Soil Moisture Monitoring
Regular soil moisture monitoring during the irrigation season can identify the optimum water supply needed by a dairy farm to achieve maximum crop and pasture yields, which is important to generating long-term success with soils.
Soil moisture sensors
Soil moisture data is used to assist with scheduling the next irrigation to optimise plant growth and water use efficiency. For surface irrigations this generally relates to the timing of the watering. For pressurised systems, it is more likely to help with both irrigation timing and the amount to apply.
There are two main types of commercially available soil moisture sensors – suction-based and volumetric-based systems. Essentially, suction-based sensors measure how tight water is held in the soil. Usually shown in kilopascals (kPa), this type of sensor quantifies how hard the plant must work to extract water from the soil. Suction-based sensors are consistent across different soil types. Gypsum blocks and tensiometers are two commonly used suction-based tools. For suction-based sensors, research has shown ryegrass-white clover pasture growth is optimised between 10 and 30kPa at 20cm depth. At 35kPa and above, pasture experiences difficulties extracting water and should be irrigated before reaching this critical point.

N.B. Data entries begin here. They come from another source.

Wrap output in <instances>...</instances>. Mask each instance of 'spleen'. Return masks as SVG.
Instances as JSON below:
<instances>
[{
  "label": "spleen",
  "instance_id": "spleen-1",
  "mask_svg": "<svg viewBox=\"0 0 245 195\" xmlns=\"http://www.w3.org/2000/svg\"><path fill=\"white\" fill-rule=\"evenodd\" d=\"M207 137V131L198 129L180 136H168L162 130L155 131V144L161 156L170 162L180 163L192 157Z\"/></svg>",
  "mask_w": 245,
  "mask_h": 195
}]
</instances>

Volumetric-based tools use a measurement of the soil ‘dielectric’ which reflects the capacity of a material to transmit electromagnetic waves or pulses. Capacitance probes and total domain reflectometry (TDR) capacitance spikes are examples of commonly used volumetric-based monitoring tools. Sensors can either be ‘manual-read’, which display readings on the device, or they can be ‘screen-read’ systems where data is automatically logged and transmitted wirelessly to a PC, mobile phone or tablet and can be viewed in a graphic format. It is recommended that farmers use a reputable irrigation agronomist to discuss their soil moisture monitoring equipment needs.
Readily available water
Irrigators use soil moisture sensors to indicate whether their soils are in the zone of 'Readily available water' (RAW). RAW is the amount of water that a plant can easily extract from the soil and is influenced by soil type and plant type.

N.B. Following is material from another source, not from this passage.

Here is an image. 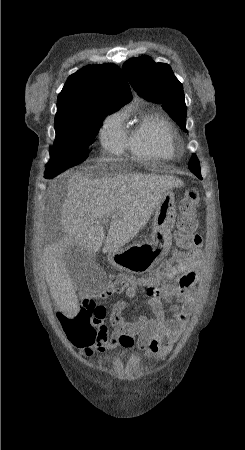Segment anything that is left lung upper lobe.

The high-water level is called ‘field capacity’ – the point at which adding more water to the soil will cause losses as either runoff across the soil surface or infiltration below the effective root zone. The low water level is called the ‘refill point’. If soil moisture levels fall below this, the plant needs to use more energy to extract the remaining water in the soil.
Therefore, soil moisture levels for optimum plant production should be maintained in the RAW zone, between the field capacity and the refill point. Furthermore, understanding the RAW for soil and plant type helps define the amount of water that can be applied at any one time without water wastage.